Wednesday, 4 October 2017

Harry Lockhart the phrenologist


Last week I had the huge privilege of meeting various Pinder/Sanger relatives on a pilgrimage to see family graves at West Norwood and Brockley cemeteries in south London, including that of my great-great-grandparents, Samuel Lockhart (1825-1894) and Hannah Lockhart, née Pinder (1826-1910).  As a result of the meeting I became aware of the book A Ticket to the Circus: A Pictorial History of the Incredible Ringlings, by Charles Philip Fox, published by Branhall House, New York, in 1959.  As the subtitle suggests, this is a history of the Ringling Brothers’ Circus.  It contains a couple of references to Sam and Hannah’s son, and my great-grandfather, Henry James Lockhart, generally known as Harry, who had worked for the Ringlings.  On p. 145 we learn that Harry was a believer in phrenologising elephants:

‘Professor Lockhart, an Englishman who had a trained elephant act on the show in the 1890's wrote:- “Elephants are selected for training when young.  The bumps on their heads are taken into consideration, for the phrenology of the elephant head is a sure index to character. A flat, low narrow head belongs to a vicious low-bred dangerous elephant. On the other hand, well rounded bumps over the eyes, a high forehead, and straight well-set eyes indicate intelligence and docility. Educating an elephant is like educating a child. You must begin training in childhood if you want them to be perfect at maturity. Patience, perseverance, and pluck are needed to train elephants.”’

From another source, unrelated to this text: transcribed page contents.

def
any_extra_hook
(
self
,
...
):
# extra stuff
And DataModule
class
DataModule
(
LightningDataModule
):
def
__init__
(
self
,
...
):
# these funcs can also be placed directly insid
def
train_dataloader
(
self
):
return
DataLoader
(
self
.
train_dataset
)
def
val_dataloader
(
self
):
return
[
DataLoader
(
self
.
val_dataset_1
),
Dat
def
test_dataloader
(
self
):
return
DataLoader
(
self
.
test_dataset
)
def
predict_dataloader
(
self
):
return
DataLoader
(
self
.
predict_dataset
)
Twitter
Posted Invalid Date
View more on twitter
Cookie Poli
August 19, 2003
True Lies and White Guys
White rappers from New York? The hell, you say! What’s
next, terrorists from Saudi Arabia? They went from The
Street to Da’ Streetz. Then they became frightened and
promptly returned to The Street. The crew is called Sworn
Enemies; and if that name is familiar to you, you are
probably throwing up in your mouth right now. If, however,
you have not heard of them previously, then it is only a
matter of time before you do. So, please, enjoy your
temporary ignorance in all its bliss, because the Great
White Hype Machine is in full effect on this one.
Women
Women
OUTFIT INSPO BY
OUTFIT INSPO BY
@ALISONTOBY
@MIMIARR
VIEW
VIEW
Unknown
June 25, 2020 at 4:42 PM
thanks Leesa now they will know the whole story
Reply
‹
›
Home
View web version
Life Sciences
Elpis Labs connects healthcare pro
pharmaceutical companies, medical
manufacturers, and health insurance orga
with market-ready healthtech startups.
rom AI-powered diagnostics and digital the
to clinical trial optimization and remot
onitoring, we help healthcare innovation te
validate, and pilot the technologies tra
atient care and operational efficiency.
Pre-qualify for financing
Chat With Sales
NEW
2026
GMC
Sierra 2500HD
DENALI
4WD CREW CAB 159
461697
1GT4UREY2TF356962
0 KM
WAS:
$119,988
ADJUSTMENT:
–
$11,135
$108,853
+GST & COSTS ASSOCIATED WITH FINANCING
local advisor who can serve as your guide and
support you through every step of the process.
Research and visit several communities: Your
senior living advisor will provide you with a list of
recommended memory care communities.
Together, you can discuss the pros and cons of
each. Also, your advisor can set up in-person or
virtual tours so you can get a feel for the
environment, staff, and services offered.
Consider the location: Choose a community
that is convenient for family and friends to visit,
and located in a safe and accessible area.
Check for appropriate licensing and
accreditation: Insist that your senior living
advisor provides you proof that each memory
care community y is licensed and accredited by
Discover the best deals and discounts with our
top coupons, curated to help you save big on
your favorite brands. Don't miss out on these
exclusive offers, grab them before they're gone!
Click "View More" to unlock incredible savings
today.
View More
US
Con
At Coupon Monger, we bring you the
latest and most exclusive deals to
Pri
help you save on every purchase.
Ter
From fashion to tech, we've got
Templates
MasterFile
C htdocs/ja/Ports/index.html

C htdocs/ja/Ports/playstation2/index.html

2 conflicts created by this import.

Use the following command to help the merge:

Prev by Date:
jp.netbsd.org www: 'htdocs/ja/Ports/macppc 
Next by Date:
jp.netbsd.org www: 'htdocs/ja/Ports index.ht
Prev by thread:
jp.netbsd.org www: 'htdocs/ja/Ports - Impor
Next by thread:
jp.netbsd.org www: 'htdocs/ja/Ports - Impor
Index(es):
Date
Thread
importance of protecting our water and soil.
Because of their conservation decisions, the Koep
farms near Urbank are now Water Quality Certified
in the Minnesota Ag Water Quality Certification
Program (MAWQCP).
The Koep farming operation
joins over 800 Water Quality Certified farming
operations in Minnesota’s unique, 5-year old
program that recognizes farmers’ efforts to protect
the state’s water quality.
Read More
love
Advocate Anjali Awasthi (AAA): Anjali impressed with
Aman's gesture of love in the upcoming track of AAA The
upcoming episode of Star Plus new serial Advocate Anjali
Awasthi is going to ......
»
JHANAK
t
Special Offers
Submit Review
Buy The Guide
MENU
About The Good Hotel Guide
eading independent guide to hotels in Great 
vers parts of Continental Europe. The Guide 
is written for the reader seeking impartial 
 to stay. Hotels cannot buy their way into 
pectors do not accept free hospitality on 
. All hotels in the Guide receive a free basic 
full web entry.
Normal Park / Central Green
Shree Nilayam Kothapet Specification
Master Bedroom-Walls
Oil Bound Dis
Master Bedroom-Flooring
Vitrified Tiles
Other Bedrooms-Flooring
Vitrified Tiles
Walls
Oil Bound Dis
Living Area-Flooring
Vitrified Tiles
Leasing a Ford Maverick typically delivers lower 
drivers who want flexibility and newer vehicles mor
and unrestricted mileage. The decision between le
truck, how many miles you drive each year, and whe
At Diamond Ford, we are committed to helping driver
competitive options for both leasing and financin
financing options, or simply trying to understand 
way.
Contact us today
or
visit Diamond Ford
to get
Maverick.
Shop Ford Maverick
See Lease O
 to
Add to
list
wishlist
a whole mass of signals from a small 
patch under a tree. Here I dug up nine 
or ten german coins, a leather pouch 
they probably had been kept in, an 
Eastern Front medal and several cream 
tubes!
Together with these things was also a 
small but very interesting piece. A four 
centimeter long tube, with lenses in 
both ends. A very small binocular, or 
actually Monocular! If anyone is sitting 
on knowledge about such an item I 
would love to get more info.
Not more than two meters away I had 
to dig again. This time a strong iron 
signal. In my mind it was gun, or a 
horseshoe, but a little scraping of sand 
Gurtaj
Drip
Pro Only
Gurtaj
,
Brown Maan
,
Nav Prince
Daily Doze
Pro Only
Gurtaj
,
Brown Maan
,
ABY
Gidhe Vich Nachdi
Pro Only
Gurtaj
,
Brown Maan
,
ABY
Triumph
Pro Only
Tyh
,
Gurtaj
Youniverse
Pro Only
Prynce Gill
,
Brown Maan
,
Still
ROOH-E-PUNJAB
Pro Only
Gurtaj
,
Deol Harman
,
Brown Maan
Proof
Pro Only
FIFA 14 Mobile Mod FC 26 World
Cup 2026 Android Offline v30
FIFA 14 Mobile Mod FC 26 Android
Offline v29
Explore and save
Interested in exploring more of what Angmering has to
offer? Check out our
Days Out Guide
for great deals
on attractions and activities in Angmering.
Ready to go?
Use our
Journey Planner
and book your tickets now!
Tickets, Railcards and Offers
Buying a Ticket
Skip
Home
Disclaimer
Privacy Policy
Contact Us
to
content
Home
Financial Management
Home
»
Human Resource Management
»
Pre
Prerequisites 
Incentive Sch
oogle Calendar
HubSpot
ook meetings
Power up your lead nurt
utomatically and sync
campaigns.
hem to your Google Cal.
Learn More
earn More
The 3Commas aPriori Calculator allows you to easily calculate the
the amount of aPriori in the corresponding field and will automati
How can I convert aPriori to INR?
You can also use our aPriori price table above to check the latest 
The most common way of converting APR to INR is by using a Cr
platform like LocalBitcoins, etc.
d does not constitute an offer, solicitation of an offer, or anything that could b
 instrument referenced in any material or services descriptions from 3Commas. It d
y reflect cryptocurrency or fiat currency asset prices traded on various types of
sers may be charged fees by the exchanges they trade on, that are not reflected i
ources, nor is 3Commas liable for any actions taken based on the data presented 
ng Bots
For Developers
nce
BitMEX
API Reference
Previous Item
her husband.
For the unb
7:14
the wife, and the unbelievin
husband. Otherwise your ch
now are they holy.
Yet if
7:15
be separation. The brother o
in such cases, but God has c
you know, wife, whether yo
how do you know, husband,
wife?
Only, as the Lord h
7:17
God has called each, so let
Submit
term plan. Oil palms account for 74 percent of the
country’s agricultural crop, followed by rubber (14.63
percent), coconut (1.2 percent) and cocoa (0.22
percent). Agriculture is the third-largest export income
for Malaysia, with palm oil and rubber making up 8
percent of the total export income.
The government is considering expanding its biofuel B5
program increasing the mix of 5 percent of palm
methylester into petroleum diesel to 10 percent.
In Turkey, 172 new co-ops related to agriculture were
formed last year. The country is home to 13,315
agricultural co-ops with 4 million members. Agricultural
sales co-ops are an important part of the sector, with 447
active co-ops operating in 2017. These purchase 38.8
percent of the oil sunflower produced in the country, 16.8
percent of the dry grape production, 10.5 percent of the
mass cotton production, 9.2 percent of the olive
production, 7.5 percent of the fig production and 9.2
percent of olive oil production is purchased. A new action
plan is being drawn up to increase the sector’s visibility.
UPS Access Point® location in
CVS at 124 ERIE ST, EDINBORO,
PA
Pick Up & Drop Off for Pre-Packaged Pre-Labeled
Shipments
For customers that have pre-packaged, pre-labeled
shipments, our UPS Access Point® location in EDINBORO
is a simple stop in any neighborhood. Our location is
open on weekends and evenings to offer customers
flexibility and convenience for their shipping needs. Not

Harry had been characterised as a great joker by a journalist on the El Paso Herald, so the suspicion naturally arises that he was having a bit of fun by espousing the application of phrenology to elephants, though they certainly have enough bumps to read.  Unfortunately no source for the quotation is given, so we don’t know where or when he wrote it.  The reference to patience, perseverance and pluck though was probably said in all sincerity because Harry would have been conscious of the risks involved in training elephants; his brother George was killed in January 1904, crushed by an elephant at Walthamstow, a year before Harry’s own death.

The book also contains a rather wonderful photograph of Harry dwarfed by five elephants standing on barrels, captioned ‘Prof. Lockhart, an Englishman, had a great elephant act on the show in 1897.’  It’s not to everyone’s taste these days but it must have been a remarkable spectacle.